Larger Fairgrounds stores will be equipped with full kitchens turning out fresh pastries and breakfast options in the morning, switching to sandwiches, salads and light fare the rest of the day. Smaller shops will offer packaged grab-and-go bites. The corporate campus cafes rely heavily resources provided by vendor partner Tradecraft Outfitters, as will the Fairgrounds chain as its fans out across the U.S.
“Their wealth of knowledge is so unbelievable, we are so very lucky to have such great vendor partners,” said Schultz. “We lean on them a lot, and they’re phenomenal. I can’t rave enough about them.”
The sheer variety of offerings both in roasted coffees and in equipment sales and support, always on trend and with a depth of knowledge, are aspects of Tradecraft that are key to Schultz’s vision for what Fairgrounds will offer: a variety of roasters, a variety of methods, and a steady progression that educates along the way.
“The brand, in and of itself, is really a celebration of discovery and diversity and choice,” said Schultz, who said that while the equipment will be the same in most locations, it could change for newer gear as technology develops.
Roasters will rotate periodically as each location offers a few local brands alongside a few national options, with flights, tastings and other educational opportunities available. An interactive wall-mounted 15-inch screen at one end of every bar will provide information about each roaster as well as origins and coffee in general.
“I’ve found that in ‘third wave’ and ‘next wave’ coffee and specialty teas, oftentimes it’s unapproachable and it can be intimidating. What we really want to do is introduce specialty coffee and tea to the masses,” said Schultz. “To walk in and feel ignorant because you’re not an expert in this — nobody enjoys that.

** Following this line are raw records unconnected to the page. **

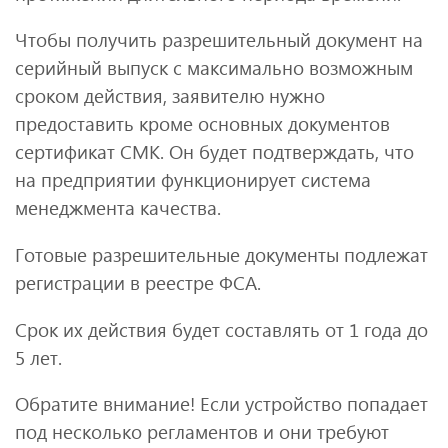
Чтобы получить разрешительный документ на
серийный выпуск с максимально возможным
сроком действия, заявителю нужно
предоставить кроме основных документов
сертификат СМК. Он будет подтверждать, что
на предприятии функционирует система
менеджмента качества.
Готовые разрешительные документы подлежат
регистрации в реестре ФСА.
Срок их действия будет составлять от 1 года до
5 лет.
Обратите внимание! Если устройство попадает
под несколько регламентов и они требуют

We want more people to enjoy and celebrate specialty coffee and tea.”
There will be no exclusive blends or single-origins, no private label offerings of co-branded Fairgrounds beans, just pure presentation of the craft of each roaster’s goods. “People are literally devoting their lives and sometimes risking their lives to make sure their growing the perfect beans and picking them at the perfect time, and then you have these roasters who are these artists and they have this vision of how the public should experience their brand. The problem is, it’s an unfinished product. All of that is controlled by the last folks touching is and producing it,” said Schultz. “It’s very important to us to do right by our roaster partners and make sure that we’re protecting the integrity of their product.”
Despite intending to open roughly 20 stores within the first few years, Schultz declined to describe the Fairgrounds five-year plan as anything more than an effort to widen the average consumer’s awareness of specialty coffee and to honor the craftspeople involved by excelling at the final link of the chain.
“Our five-year plan is for people to have fun every day. Our five-year plan is for people to feel valued, and for our team members to feel vested and appreciated. The plan is to create a culture, and to create raving fans of our brand,” said Schultz. “The way we look at things is very different. The objective of our brand is looking to really create something for our teammates. I want, when I’m gone, for people to come up to my three daughters and say something nice about their daddy, that I did something and created an opportunity that helped them.”
Fairgrounds Coffee & Tea is now open at 1620 N. Milwaukee Ave. in Chicago.